Exercise prompt: Take the entries below and write them out exactly, with each picture removed.

[Collected data]
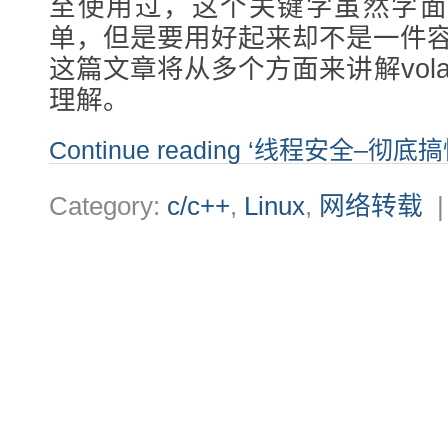
至使用过，这个关键字虽然字面
单，但是要用好起来却不是一件
这篇文章将从多个方面来讲解vola
理解。
Continue reading ‘线程安全–彻底搞懂
Category:
c/c++
,
Linux
,
网络转载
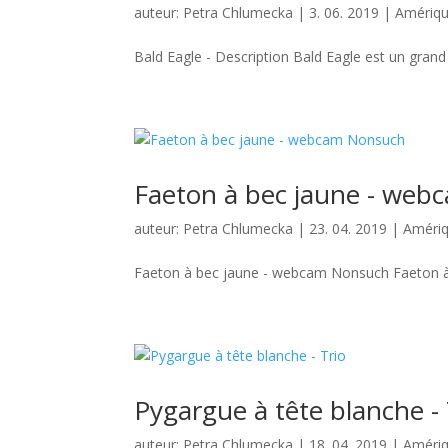
auteur:
Petra Chlumecka
|
3. 06. 2019
|
Amériqu
Bald Eagle - Description Bald Eagle est un grand 
Faeton à bec jaune - we
auteur:
Petra Chlumecka
|
23. 04. 2019
|
Amériq
Faeton à bec jaune - webcam Nonsuch Faeton à b
Pygargue à tête blanche - 
auteur:
Petra Chlumecka
|
18. 04. 2019
|
Amériq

Result of this exercise:
至使用过，这个关键字虽然字面
单，但是要用好起来却不是一件
这篇文章将从多个方面来讲解vola
理解。
Continue reading ‘线程安全–彻底搞懂
Category:
c/c++
,
Linux
,
网络转载
auteur:
Petra Chlumecka
|
3. 06. 2019
|
Amériqu
Bald Eagle - Description Bald Eagle est un grand 
Faeton à bec jaune - we
auteur:
Petra Chlumecka
|
23. 04. 2019
|
Amériq
Faeton à bec jaune - webcam Nonsuch Faeton à b
Pygargue à tête blanche - 
auteur:
Petra Chlumecka
|
18. 04. 2019
|
Amériq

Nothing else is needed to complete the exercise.